[Page-level text extractions]
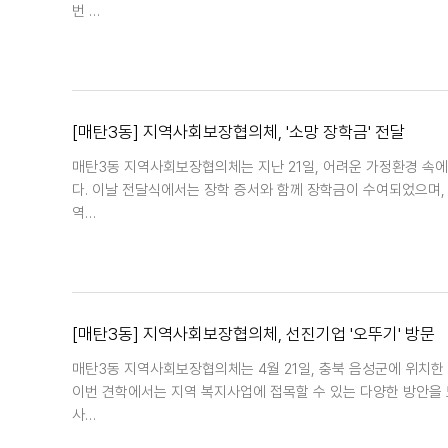
번 …
[매탄3동] 지역사회보장협의체, '소망 장학금' 전달
매탄3동 지역사회보장협의체는 지난 21일, 어려운 가정환경 속에
다. 이날 전달식에서는 장학 증서와 함께 장학금이 수여되었으며,
역…
[매탄3동] 지역사회보장협의체, 선진기업 '오뚜기' 방문
매탄3동 지역사회보장협의체는 4월 21일, 충북 음성군에 위치한
이번 견학에서는 지역 복지사업에 접목할 수 있는 다양한 방안을 
사…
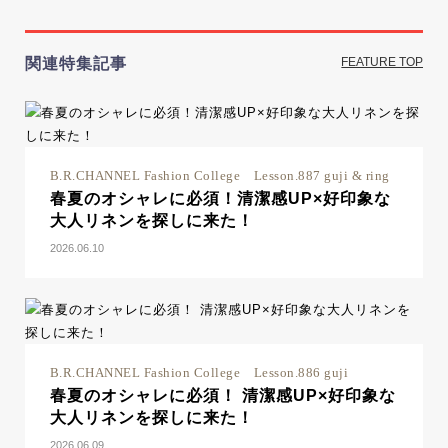
関連特集記事
FEATURE TOP
B.R.CHANNEL Fashion College Lesson.887 guji & ring
春夏のオシャレに必須！清潔感UP×好印象な
大人リネンを探しに来た！
2026.06.10
B.R.CHANNEL Fashion College Lesson.886 guji
春夏のオシャレに必須！ 清潔感UP×好印象な
大人リネンを探しに来た！
2026.06.09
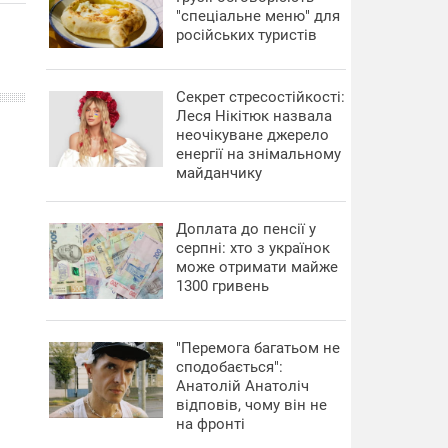
"спеціальне меню" для
російських туристів
Секрет стресостійкості:
Леся Нікітюк назвала
неочікуване джерело
енергії на знімальному
майданчику
Доплата до пенсії у
серпні: хто з українок
може отримати майже
1300 гривень
"Перемога багатьом не
сподобається":
Анатолій Анатоліч
відповів, чому він не
на фронті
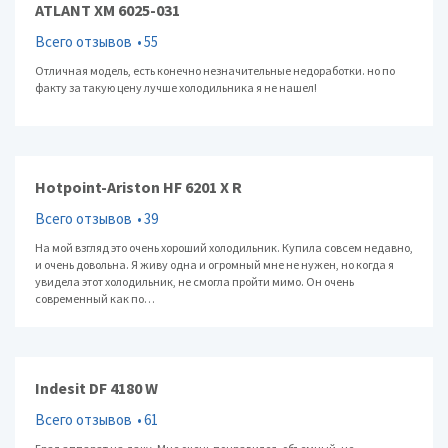
ATLANT ХМ 6025-031
Всего отзывов
55
Отличная модель, есть конечно незначительные недоработки. но по
факту за такую цену лучше холодильника я не нашел!
Hotpoint-Ariston HF 6201 X R
Всего отзывов
39
На мой взгляд это очень хороший холодильник. Купила совсем недавно,
и очень довольна. Я живу одна и огромный мне не нужен, но когда я
увидела этот холодильник, не смогла пройти мимо. Он очень
современный как по…
Indesit DF 4180 W
Всего отзывов
61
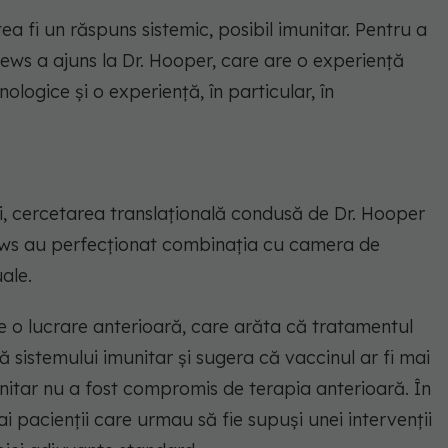
a fi un răspuns sistemic, posibil imunitar. Pentru a
drews a ajuns la Dr. Hooper, care are o experiență
ologice și o experiență, în particular, în
i, cercetarea translațională condusă de Dr. Hooper
drews au perfecționat combinația cu camera de
uale.
e o lucrare anterioară, care arăta că tratamentul
sistemului imunitar și sugera că vaccinul ar fi mai
unitar nu a fost compromis de terapia anterioară. În
ai pacienții care urmau să fie supuși unei intervenții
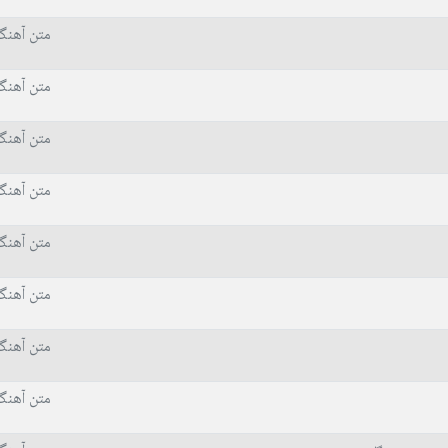
متن آهنگ
متن آهنگ
متن آهنگ
متن آهنگ
متن آهنگ
متن آهنگ
متن آهنگ
متن آهنگ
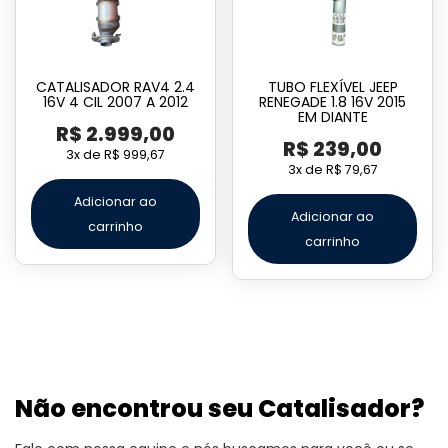
CATALISADOR RAV4 2.4
TUBO FLEXÍVEL JEEP
16V 4 CIL 2007 A 2012
RENEGADE 1.8 16V 2015
EM DIANTE
R$
2.999,00
R$
239,00
3x de
R$
999,67
3x de
R$
79,67
Adicionar ao
Adicionar ao
carrinho
carrinho
Não encontrou seu Catalisador?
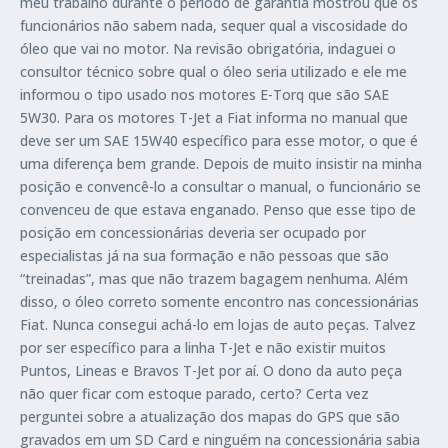
meu trabalho durante o período de garantia mostrou que os
funcionários não sabem nada, sequer qual a viscosidade do
óleo que vai no motor. Na revisão obrigatória, indaguei o
consultor técnico sobre qual o óleo seria utilizado e ele me
informou o tipo usado nos motores E-Torq que são SAE
5W30. Para os motores T-Jet a Fiat informa no manual que
deve ser um SAE 15W40 específico para esse motor, o que é
uma diferença bem grande. Depois de muito insistir na minha
posição e convencê-lo a consultar o manual, o funcionário se
convenceu de que estava enganado. Penso que esse tipo de
posição em concessionárias deveria ser ocupado por
especialistas já na sua formação e não pessoas que são
“treinadas”, mas que não trazem bagagem nenhuma. Além
disso, o óleo correto somente encontro nas concessionárias
Fiat. Nunca consegui achá-lo em lojas de auto peças. Talvez
por ser específico para a linha T-Jet e não existir muitos
Puntos, Lineas e Bravos T-Jet por aí. O dono da auto peça
não quer ficar com estoque parado, certo? Certa vez
perguntei sobre a atualização dos mapas do GPS que são
gravados em um SD Card e ninguém na concessionária sabia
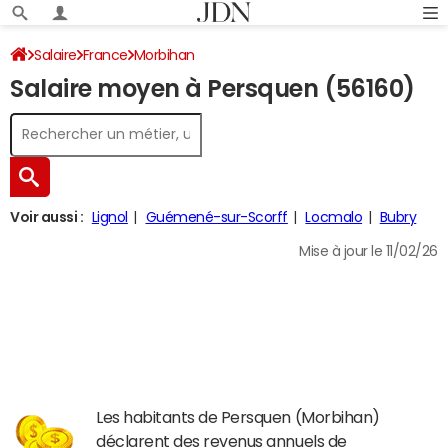
Salaire
France
Morbihan
Salaire moyen à Persquen (56160)
Voir aussi :
Lignol
Guémené-sur-Scorff
Locmalo
Bubry
Mise à jour le 11/02/26
Les habitants de Persquen (Morbihan)
déclarent des revenus annuels de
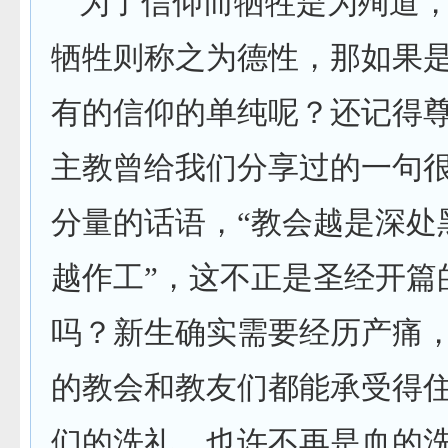
为了信仰而牺牲是为殉道
牺牲则称之为德性，那如果
有的信仰的单纯呢？还记得
主教曾给我们分享过的一句
分量的话语，“教会越是深处
越作工”，这不正是圣经开篇
吗？新生确实需要经历产痛
的教会和教友们都能承受得
们的洗礼，也许不再是血的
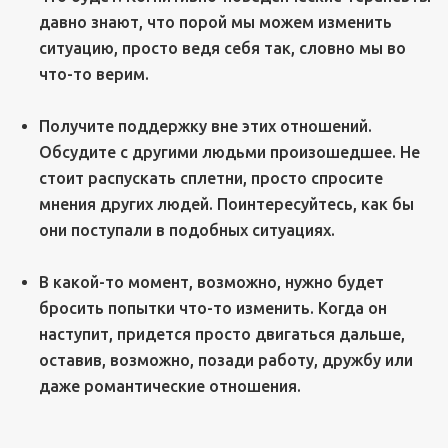
давно знают, что порой мы можем изменить
ситуацию, просто ведя себя так, словно мы во
что-то верим.
Получите поддержку вне этих отношений.
Обсудите с другими людьми произошедшее. Не
стоит распускать сплетни, просто спросите
мнения других людей. Поинтересуйтесь, как бы
они поступали в подобных ситуациях.
В какой-то момент, возможно, нужно будет
бросить попытки что-то изменить. Когда он
наступит, придется просто двигаться дальше,
оставив, возможно, позади работу, дружбу или
даже романтические отношения.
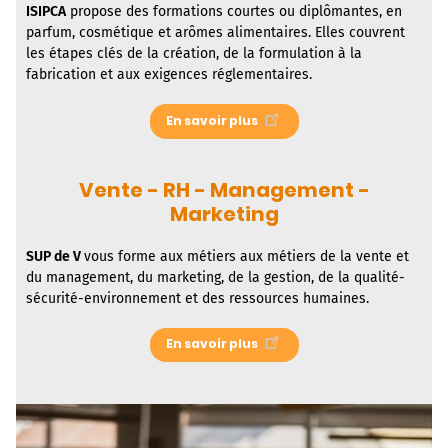
ISIPCA
propose des formations courtes ou diplômantes, en
parfum, cosmétique et arômes alimentaires. Elles couvrent
les étapes clés de la création, de la formulation à la
fabrication et aux exigences réglementaires.
En savoir plus
Vente - RH - Management -
Marketing
SUP de V
vous forme aux métiers aux métiers de la vente et
du management, du marketing, de la gestion, de la qualité-
sécurité-environnement et des ressources humaines.
En savoir plus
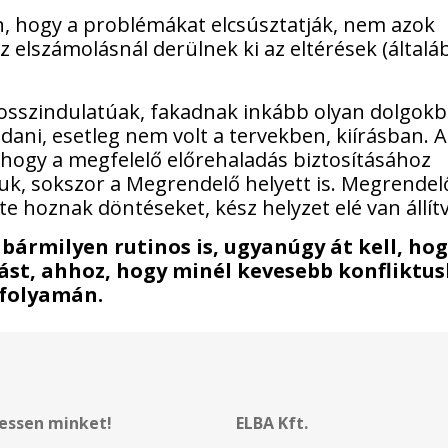
n, hogy a problémákat elcsúsztatják, nem azok
az elszámolásnál derülnek ki az eltérések (által
rosszindulatúak, fakadnak inkább olyan dolgokb
dani, esetleg nem volt a tervekben, kiírásban. A
hogy a megfelelő előrehaladás biztosításához
uk, sokszor a Megrendelő helyett is. Megrendel
te hoznak döntéseket, kész helyzet elé van állítv
 bármilyen rutinos is, ugyanúgy át kell, ho
írást, ahhoz, hogy minél kevesebb konfliktu
 folyamán.
essen minket!
ELBA Kft.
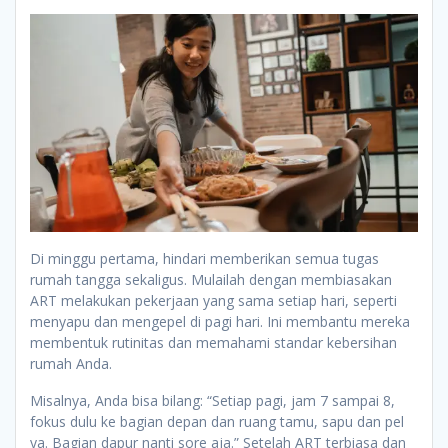
Di minggu pertama, hindari memberikan semua tugas
rumah tangga sekaligus. Mulailah dengan membiasakan
ART melakukan pekerjaan yang sama setiap hari, seperti
menyapu dan mengepel di pagi hari. Ini membantu mereka
membentuk rutinitas dan memahami standar kebersihan
rumah Anda.
Misalnya, Anda bisa bilang: “Setiap pagi, jam 7 sampai 8,
fokus dulu ke bagian depan dan ruang tamu, sapu dan pel
ya. Bagian dapur nanti sore aja.” Setelah ART terbiasa dan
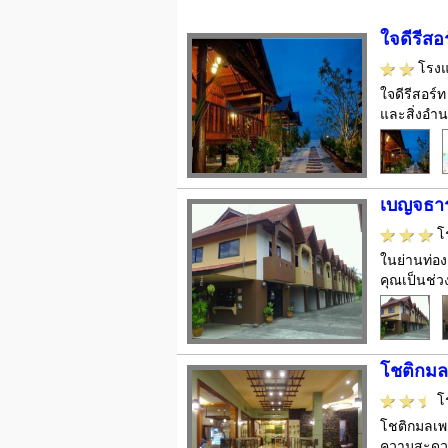
ใจดีรีสอ
โรง
ใจดีรีสอร์
และสิ่งอำ
เบญจธาร
โ
ในย่านท่อง
คุณเป็นช่ว
โชติกมล
โ
โชติกมลเพล
ความสะดวกห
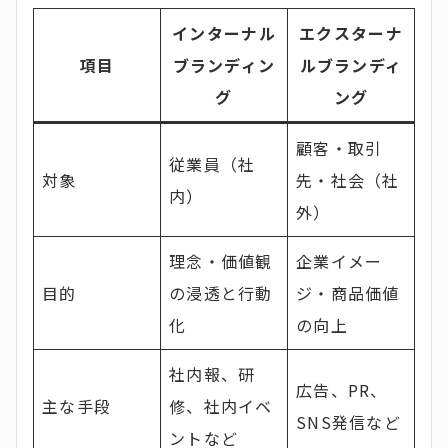
インターナル
エクスターナ
項目
ブランディン
ルブランディ
グ
ング
顧客・取引
従業員（社
対象
先・社会（社
内）
外）
理念・価値観
企業イメー
目的
の浸透と行動
ジ・商品価値
化
の向上
社内報、研
広告、PR、
主な手段
修、社内イベ
SNS発信など
ントなど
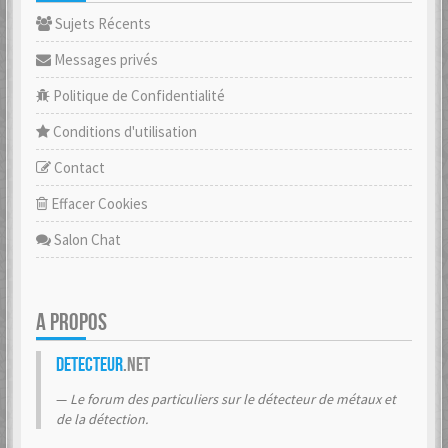
Sujets Récents
Messages privés
Politique de Confidentialité
Conditions d'utilisation
Contact
Effacer Cookies
Salon Chat
A PROPOS
Detecteur
.net
Le forum des particuliers sur le détecteur de métaux et
de la détection.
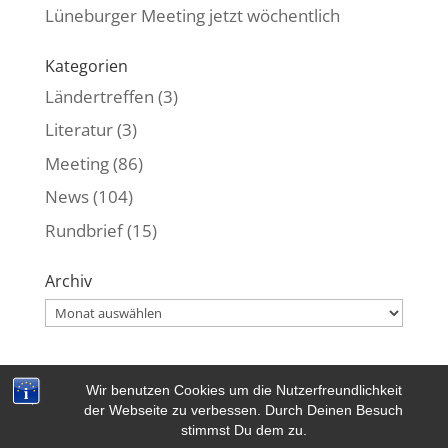
Lüneburger Meeting jetzt wöchentlich
Kategorien
Ländertreffen
(3)
Literatur
(3)
Meeting
(86)
News
(104)
Rundbrief
(15)
Archiv
Archiv
Wir benutzen Cookies um die Nutzerfreundlichkeit
Kontakt
|
Datenschutzerklärung
|
Impressum
der Webseite zu verbessen. Durch Deinen Besuch
stimmst Du dem zu.
Copyrigth © 2018-2023 by EKS e.V. | All rights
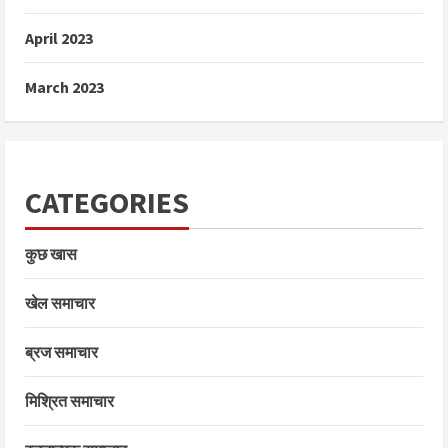
April 2023
March 2023
CATEGORIES
कुछ खास
खेल समाचार
ब्रज समाचार
मिश्रित समाचार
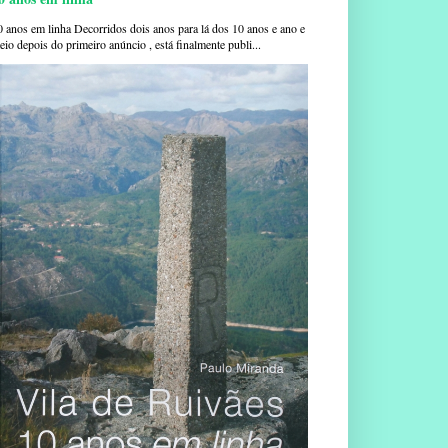
0 anos em linha Decorridos dois anos para lá dos 10 anos e ano e
io depois do primeiro anúncio , está finalmente publi...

Required action:
Every line in the data above that includes the word "óleo" should be copied.

Response to this task:
óleo que vai no motor. Na revisão obrigatória, indaguei o
consultor técnico sobre qual o óleo seria utilizado e ele me
disso, o óleo correto somente encontro nas concessionárias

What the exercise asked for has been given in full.